Laurence Anyways, la palme de la controverse
Toutefois, Xavier Dolan a refusé cette récompense.
Pourquoi ? Parce que pour lui cette distinction est un marqueur d’exclusion. Il a même confié à Télérama en 2014 :
« Que de tels prix existent me dégoûte. Quel progrès y a-t-il à décerner des récompenses aussi « ghettoïsantes », aussi « ostracisantes », qui clament que les films tournés par des gays sont des films gays ?
On divise avec ces catégories. On fragmente le monde en petites communautés étanches. »
Et d’ajouter :
« La Queer Palm, je ne suis pas allé la chercher. Ils veulent toujours me la remettre. Jamais ! L’homosexualité, il peut y en avoir dans mes films comme il peut ne pas y en avoir. »
Il a ensuite essuyé beaucoup de réflexions empreintes de colère, de la part d’une partie de la communauté LGBT qui ne comprenait pas ses propos et sa décision. Le réalisateur s’est expliqué, sur le plateau d’On n’est pas couché.
Il précisait que ces distinctions ne permettaient que de séculariser les films « marginaux ».
Finalement, les tensions se sont apaisées, et Laurence Anyways reste un petit bijou de cinéma, aussi admiré qu’admirable.
Laurence Anyways, un film inspiré
Xavier Dolan puise son inspiration dans tous les arts. Pour Laurence Anyways, il est allé la piocher dans des revues de mode.
D’elles, il a tiré ses idées de costumes. Il a également été influencé par le style de trois films majeurs : Le Silence des Agneaux, Titanic, et Un tramway nommé désir (qui décidément inspire le cinéma moderne).
Des choix d’autant plus étonnant qu’ils sont quand même très éclectiques.
De plus, le cinéma du réalisateur canadien est grandement influencé par la photographie, notamment celle de Nan Goldin.
Nan Goldin est une femme talentueuse et photographe émérite qui excelle dans sa spécialité : capturer des instants de vie de sa famille. Son travail est toujours un peu le même, bien qu’il évolue.
La famille, c’est un sujet toujours central dans le cinéma de Dolan. Ceci explique donc cela.
Laurence Anyways nait d’une idée fulgurante
C’est en 2009, en plein tournage de son chef-d’oeuvre J’ai tué ma mère que le très jeune cinéaste a une fulgurance.

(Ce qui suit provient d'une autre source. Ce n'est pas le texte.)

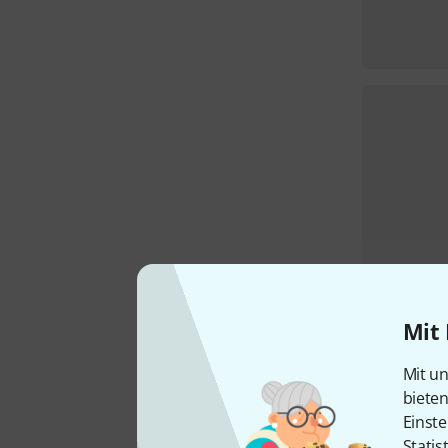
Mit 
Mit un
biete
Einste
Statis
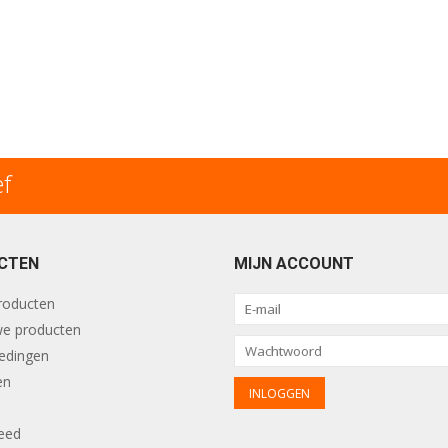
ef
CTEN
MIJN ACCOUNT
producten
e producten
edingen
en
eed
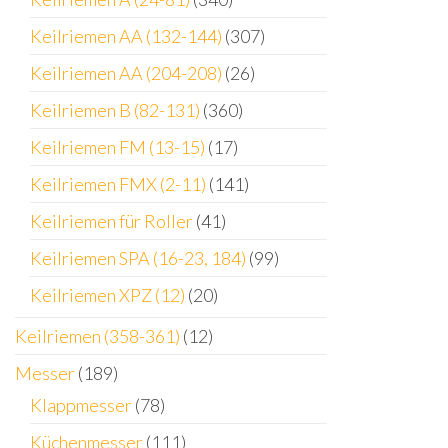
Keilriemen AA (132-144)
(307)
Keilriemen AA (204-208)
(26)
Keilriemen B (82-131)
(360)
Keilriemen FM (13-15)
(17)
Keilriemen FMX (2-11)
(141)
Keilriemen für Roller
(41)
Keilriemen SPA (16-23, 184)
(99)
Keilriemen XPZ (12)
(20)
Keilriemen (358-361)
(12)
Messer
(189)
Klappmesser
(78)
Küchenmesser
(111)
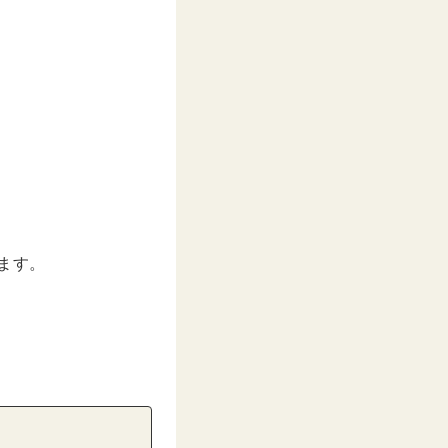
年10月月9日午前5時14分PDT
ます。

Alors qu’il discutait avec ses techniciens, une femme est arrivée et leur a raconté une histoire. La sienne. Celle d’une femme amoureuse de ce qu’elle croyait être un homme, alors qu’il s’agissait d’une femme trans n’ayant pas fait son coming-out.
Xavier Dolan raconte :
« Je suis rentré ce soir-là et j’ai écrit trente pages. Je connaissais le titre du film, et la fin, aussi. Tout s’est dessiné très rapidement, mais écrit lentement. »

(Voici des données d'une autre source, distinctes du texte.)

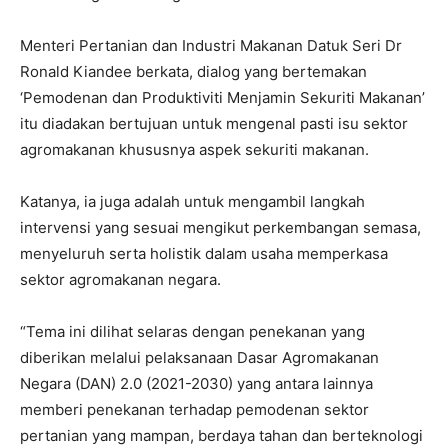
Menteri Pertanian dan Industri Makanan Datuk Seri Dr
Ronald Kiandee berkata, dialog yang bertemakan
‘Pemodenan dan Produktiviti Menjamin Sekuriti Makanan’
itu diadakan bertujuan untuk mengenal pasti isu sektor
agromakanan khususnya aspek sekuriti makanan.
Katanya, ia juga adalah untuk mengambil langkah
intervensi yang sesuai mengikut perkembangan semasa,
menyeluruh serta holistik dalam usaha memperkasa
sektor agromakanan negara.
“Tema ini dilihat selaras dengan penekanan yang
diberikan melalui pelaksanaan Dasar Agromakanan
Negara (DAN) 2.0 (2021-2030) yang antara lainnya
memberi penekanan terhadap pemodenan sektor
pertanian yang mampan, berdaya tahan dan berteknologi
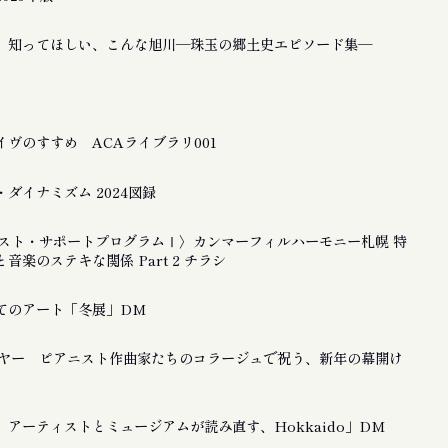
 知ってほしい、こんな旭川―珠玉の郷土史エピソード集―
ヴのすすめ ACAライブラリ001
ダイナミズム 2024図録
ティスト・サポートプログラムⅠ〉カンマーフィルハーモニー札幌 特
音楽のステキな関係 Part 2 チラシ
てのアート「冬展」DM
ーイヤー ピアニスト作曲家たちのコラージュで祝う、新年の幕開け
アーティストとミュージアムが読み直す、Hokkaido」DM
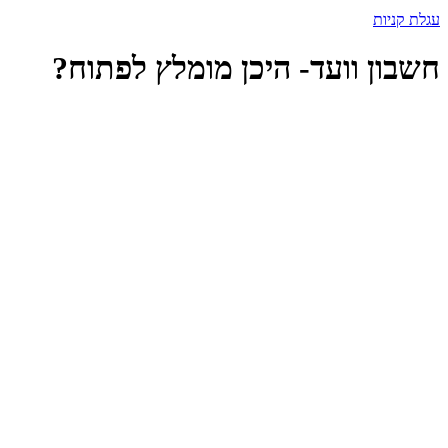
עגלת קניות
חשבון וועד- היכן מומלץ לפתוח?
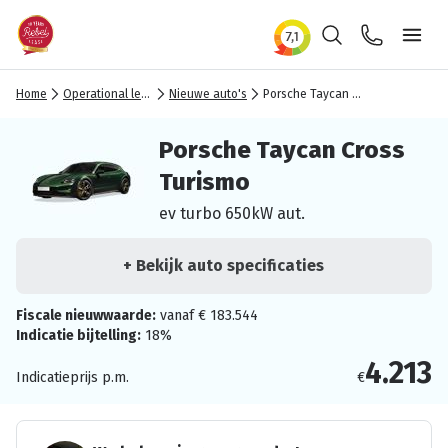
Zoeken
Contact
Ope
Home
Operational lease
Nieuwe auto's
Porsche Taycan Cross Turismo
Porsche Taycan Cross
Turismo
ev turbo 650kW aut.
+ Bekijk auto specificaties
Fiscale nieuwwaarde:
vanaf € 183.544
Indicatie bijtelling:
18%
4.213
Indicatieprijs p.m.
€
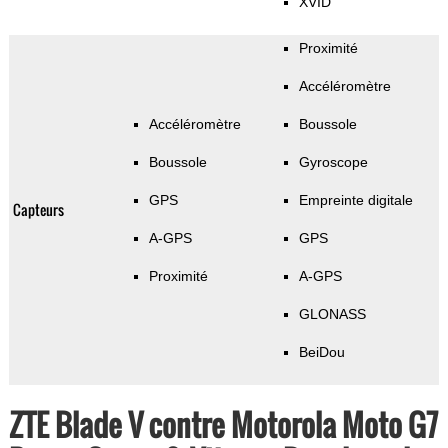
XVID
Proximité
Accéléromètre
Accéléromètre
Boussole
Boussole
Gyroscope
GPS
Empreinte digitale
Capteurs
A-GPS
GPS
Proximité
A-GPS
GLONASS
BeiDou
ZTE Blade V contre Motorola Moto G7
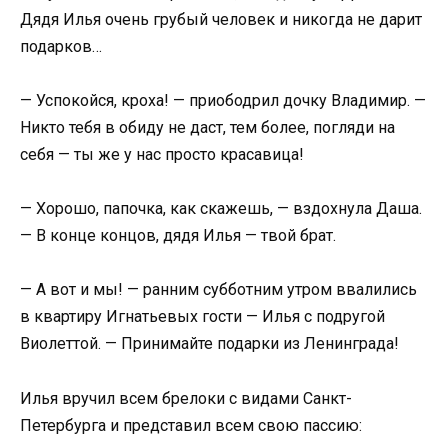
Дядя Илья очень грубый человек и никогда не дарит
подарков…
— Успокойся, кроха! — приободрил дочку Владимир. —
Никто тебя в обиду не даст, тем более, погляди на
себя — ты же у нас просто красавица!
— Хорошо, папочка, как скажешь, — вздохнула Даша.
— В конце концов, дядя Илья — твой брат.
— А вот и мы! — ранним субботним утром ввалились
в квартиру Игнатьевых гости — Илья с подругой
Виолеттой. — Принимайте подарки из Ленинграда!
Илья вручил всем брелоки с видами Санкт-
Петербурга и представил всем свою пассию:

Et juste comme ça, un chef-d’œuvre est né. D’une simple rencontre.
Un casting éblouissant pour Laurence Anyways
Pour la seconde fois, l’actrice Suzanne Clément rejoint un projet de Dolan. Les deux amis avaient déjà collaboré sur J’ai tué ma mère, dans lequel elle incarnait un professeur d’éducation artistique.
À l’aise devant la caméra du cinéaste, l’actrice déploie tout son talent pour la comédie. Une performance aussi bluffante que celle de son conjoint à l’écran, campé par Melvil Poupaud.
Un casting lumineux !
Voilà ma bonne dame, c’est tout pour aujourd’hui. Je te laisse savourer cette lettre d’amour qui tombe à pic, en pleine semaine de Saint Valentin !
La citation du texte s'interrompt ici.